Issued by the Shanghai Stock Exchange (SSE) on November 19, the SSE Guide to Self-regulation of Listed Companies No. 2 - Financial Indicators for Delisting: Operating Income Deduction and the Business Guide to Information Disclosure for the Companies Listed on the SSE STAR Market No. 9 - Financial Indicators for Delisting: Operating Income Deduction (hereinafter collectively referred to as the Guides) came into effect from the date of publication. An SSE official in charge answered questions from the press regarding the release of the Guides.
Q1: Can you brief us on the background and significance of the release of the Guides?
A: In order to implement the Implementation Plan for Improving the Delisting Mechanism for Listed Companies issued by the CPC Central Committee for Strengthening Overall Reform, further enhance the exit mechanism based on the market and rule of law, purify the capital market ecosystem, and protect the legitimate rights and interests of investors, the SSE had started a new round of reform for the delisting system, and issued the new delisting rules at the end of 2020.

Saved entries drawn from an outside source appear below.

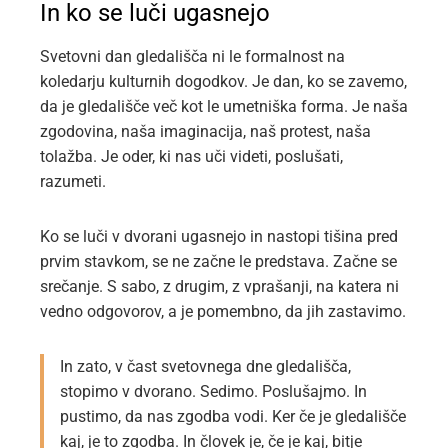
In ko se luči ugasnejo
Svetovni dan gledališča ni le formalnost na
koledarju kulturnih dogodkov. Je dan, ko se zavemo,
da je gledališče več kot le umetniška forma. Je naša
zgodovina, naša imaginacija, naš protest, naša
tolažba. Je oder, ki nas uči videti, poslušati,
razumeti.
Ko se luči v dvorani ugasnejo in nastopi tišina pred
prvim stavkom, se ne začne le predstava. Začne se
srečanje. S sabo, z drugim, z vprašanji, na katera ni
vedno odgovorov, a je pomembno, da jih zastavimo.
In zato, v čast svetovnega dne gledališča,
stopimo v dvorano. Sedimo. Poslušajmo. In
pustimo, da nas zgodba vodi. Ker če je gledališče
kaj, je to zgodba. In človek je, če je kaj, bitje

In terms of financial indicators for delisting, the new delisting rules have added a new combination of financial indicators, whereby the net profit before or after deducting non-recurring gains and losses is negative and the operating income is less than 100 million yuan. All this aims to more accurately profiling the sustainability of a listed company as well as clearing out shell companies. When applying the indicators, the new delisting rules clarify that the deduction items for operating income are “the business incomes that have nothing to do with the main business, and the incomes without commercial reality”, and require that when a company’s audited net profits before or after the deduction of non-recurring gains and losses is negative, the company should disclose in the annual report the deductions from the operating income and the amount of operating income after the deduction, and that the annual audit accountant should issue a special verification opinion on whether the deductions from the operating income are accurate.

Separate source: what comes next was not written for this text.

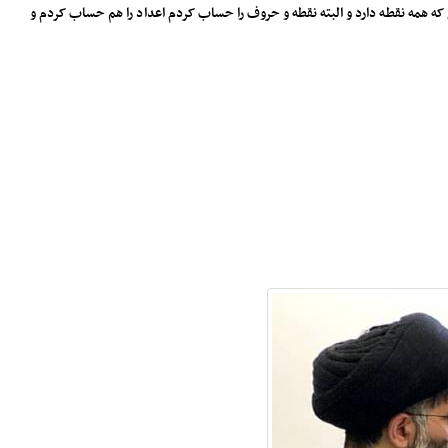
 که همه نقطه دارد و البته نقطه و حروف را حساب کردم اعداد را هم حساب کردم و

In order to regulate the standards for the two aforementioned deduction items for the operating income and clarify the regulatory requirements, in April 2021, the SSE issued to listed companies and annual report audit agencies the Notice of Implementing the Issues Concerning Operating Income Deduction in the New Delisting Rules (hereinafter referred to as the Notice). Since its release, the market has been operating well as expected. After the disclosure of the 2020 annual reports, the delisting risk alert was imposed on a total of 42 companies in the SSE market, of which 25 were put under *ST as a result of triggering the newly-added financial indicators for delisting. As 2021 is a crucial year for the implementation of the new delisting rules, the SSE summarized the cases of operating income deductions in the 2020 annual reports of the listed companies and the regulatory experience for higher a uniformity of the implementation standards. To achieve the end, the SSE rationalized and revised the standards for operating income deduction on the basis of the Notice before formulating the Guides, which is now officially released in the market after soliciting opinions from all listed companies and audit institutions engaged in securities services.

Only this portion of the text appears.